These Interstices, by their Number and Largeness, determine the specific Gravity (or true Quantity) of every Soil: The larger they are, the lighter is the Soil; and the inner Superficies is commonly the less.
The Mouths, or Lacteals, being situate, and opening, in the convex Superficies of Roots, they take their Pabulum, being fine Particles of Earth, from the Superficies of the Pores, or Cavities, wherein the Roots are included.
And ’tis certain, that the Earth is not divested or robb’d of this Pabulum, by any other Means, than by actual Fire, or the Roots of Plants.
For, when no Vegetables are suffer’d to grow in a Soil, it will always grow richer. Plow it, harrow it, as often as you please, expose it to the Sun in Horse-Paths all the Summer, and to the Frost of the Winter; let it be cover’d by Water at the Bottom of Ponds, or Ditches; or if you grind dry Earth to Powder, the longer ’tis kept exposed, or treated by these or any other Method possible (except actual Burning by Fire); instead of losing, it will gain the more Fertility.
These Particles, which are the Pabulum of Plants, are so very minute[12] and light, as not to be singly attracted to the Earth, if separated from those Parts to which they adhere[13], or with which they are in Contact (like Dust to a Looking-Glass, turn it upwards, or downwards, it will remain affixt to it), as these Particles do to those Parts, until from thence remov’d by some Agent.
[12]As to the Fineness of the Pabulum of Plants, ’tis not unlikely, that Roots may insume no grosser Particles, than those on which the Colours of Bodies depend; but to discover the greatest of those Corpuscles, Sir Isaac Newton thinks, it will require a Microscope, that with sufficient Distinctness can represent Objects Five or Six hundred times bigger, than at a Foot Distance they appear to the naked Eye.

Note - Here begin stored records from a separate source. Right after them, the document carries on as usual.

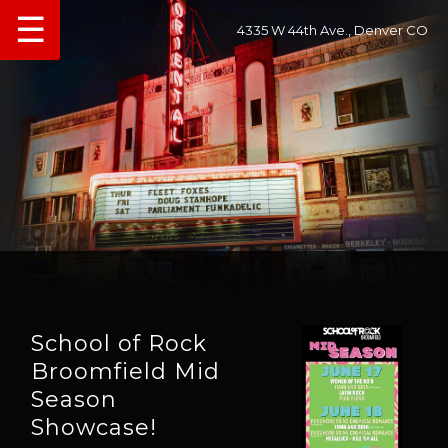
☰
4335 W 44th Ave., Denver CO
School of Rock
Broomfield Mid
Season
Showcase!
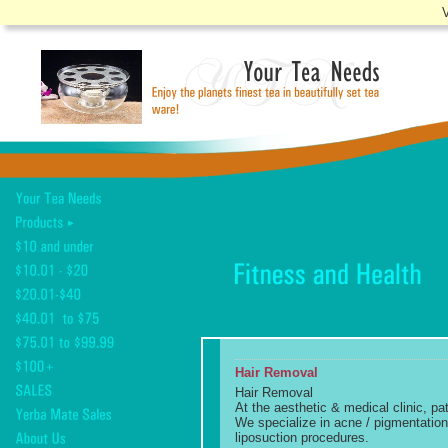
V
Hair Removal
Hair Removal
At the aesthetic & medical clinic, pa
We specialize in acne / pigmentation 
liposuction procedures.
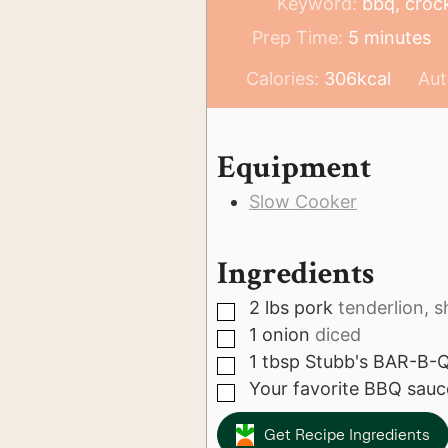
Keyword:
bbq, crock
minutes
Prep Time:
5
minutes
Calories:
306
kcal
Aut
Equipment
Slow Cooker
Ingredients
2
lbs
pork
tenderlion, s
▢
1
onion
diced
▢
1
tbsp
Stubb's BAR-B-Q
▢
Your favorite BBQ sauc
▢
Get Recipe Ingredients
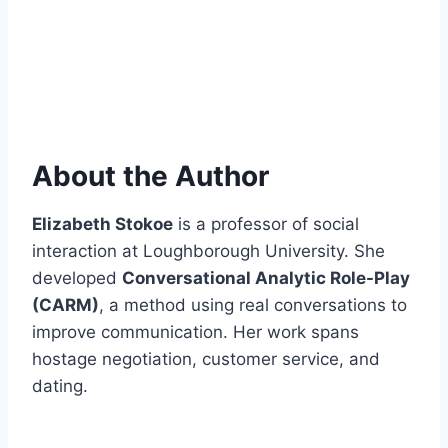
About the Author
Elizabeth Stokoe
is a professor of social
interaction at Loughborough University. She
developed
Conversational Analytic Role-Play
(CARM)
, a method using real conversations to
improve communication. Her work spans
hostage negotiation, customer service, and
dating.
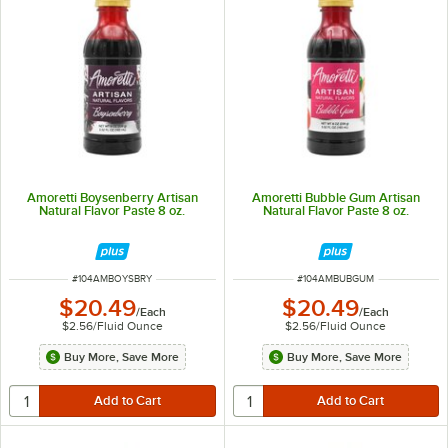
Amoretti Boysenberry Artisan
Amoretti Bubble Gum Artisan
Natural Flavor Paste 8 oz.
Natural Flavor Paste 8 oz.
ITEM NUMBER
ITEM NUMBER
#
104AMBOYSBRY
#
104AMBUBGUM
$20.49
$20.49
/
Each
/
Each
$2.56
/
Fluid Ounce
$2.56
/
Fluid Ounce
Buy More, Save More
Buy More, Save More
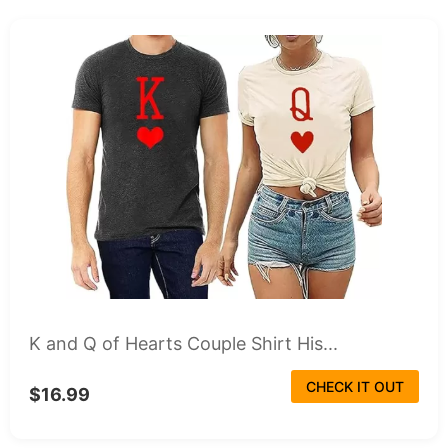
K and Q of Hearts Couple Shirt His...
CHECK IT OUT
$16.99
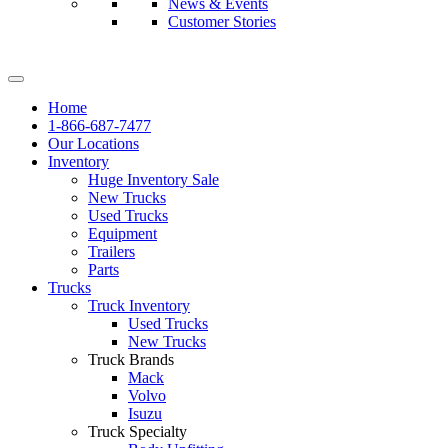
News & Events
Customer Stories
Home
1-866-687-7477
Our Locations
Inventory
Huge Inventory Sale
New Trucks
Used Trucks
Equipment
Trailers
Parts
Trucks
Truck Inventory
Used Trucks
New Trucks
Truck Brands
Mack
Volvo
Isuzu
Truck Specialty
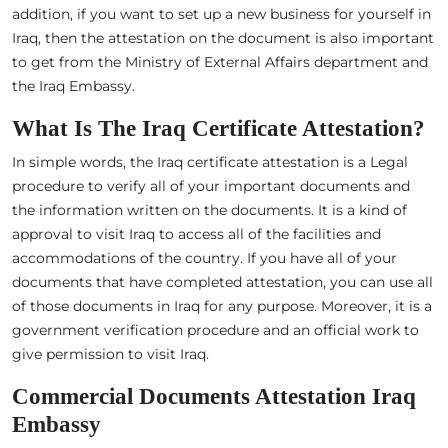
addition, if you want to set up a new business for yourself in
Iraq, then the attestation on the document is also important
to get from the Ministry of External Affairs department and
the Iraq Embassy.
What Is The Iraq Certificate Attestation?
In simple words, the Iraq certificate attestation is a Legal
procedure to verify all of your important documents and
the information written on the documents. It is a kind of
approval to visit Iraq to access all of the facilities and
accommodations of the country. If you have all of your
documents that have completed attestation, you can use all
of those documents in Iraq for any purpose. Moreover, it is a
government verification procedure and an official work to
give permission to visit Iraq.
Commercial Documents Attestation Iraq
Embassy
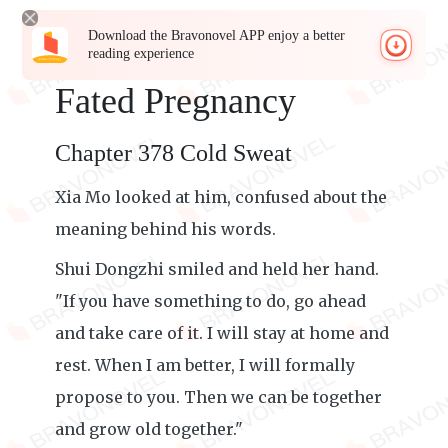
Download the Bravonovel APP enjoy a better
reading experience
Fated Pregnancy
Chapter 378 Cold Sweat
Xia Mo looked at him, confused about the
meaning behind his words.
Shui Dongzhi smiled and held her hand.
"If you have something to do, go ahead
and take care of it. I will stay at home and
rest. When I am better, I will formally
propose to you. Then we can be together
and grow old together."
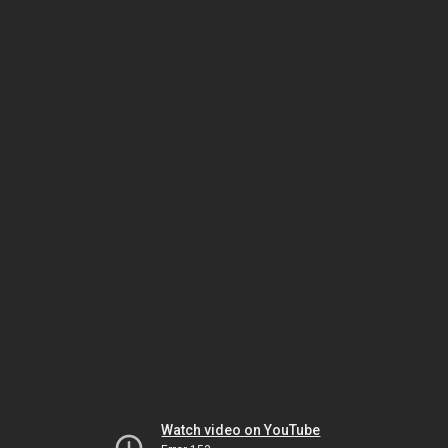
Watch video on YouTube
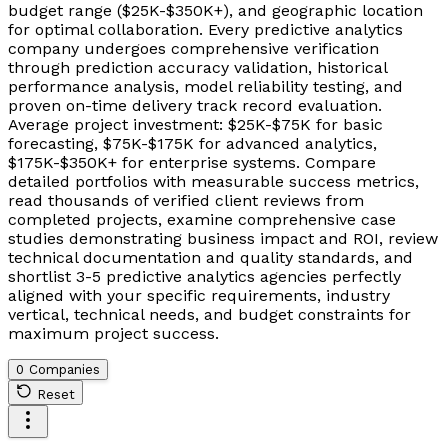
budget range ($25K-$350K+), and geographic location
for optimal collaboration. Every predictive analytics
company undergoes comprehensive verification
through prediction accuracy validation, historical
performance analysis, model reliability testing, and
proven on-time delivery track record evaluation.
Average project investment: $25K-$75K for basic
forecasting, $75K-$175K for advanced analytics,
$175K-$350K+ for enterprise systems. Compare
detailed portfolios with measurable success metrics,
read thousands of verified client reviews from
completed projects, examine comprehensive case
studies demonstrating business impact and ROI, review
technical documentation and quality standards, and
shortlist 3-5 predictive analytics agencies perfectly
aligned with your specific requirements, industry
vertical, technical needs, and budget constraints for
maximum project success.
0 Companies
Reset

My Microscope indeed is but a very ordinary one, and when I view with it the Liquor newly imbibed by a fibrous Root of a Mint, it seems more limpid than the clearest common Water, nothing at all appearing in it.
[13]Either Roots must insume the Earth, that is their Pabulum, as they find it in whole Pieces, having intire Superficies of their own, or else such Particles as have not intire Superficies of their own, but want some Part of it, which adheres to, or is Part of the Superficies of larger Particles, before they are separated by Roots. The former they cannot insume (unless contained in Water); because they would fly away at the first Pores that were open: Ergo they must insume the latter.
A Plant cannot separate these Particles from the Parts to which they adhere, without the Assistance of Water, which helps to loosen them.
And ’tis also probable, that the Nitre of the Air may be necessary to relax this Superficies, to render the prolific Particles capable of being thence disjoin’d; and this Action of the Nitre seems to be what is call’d, Impregnating the Earth.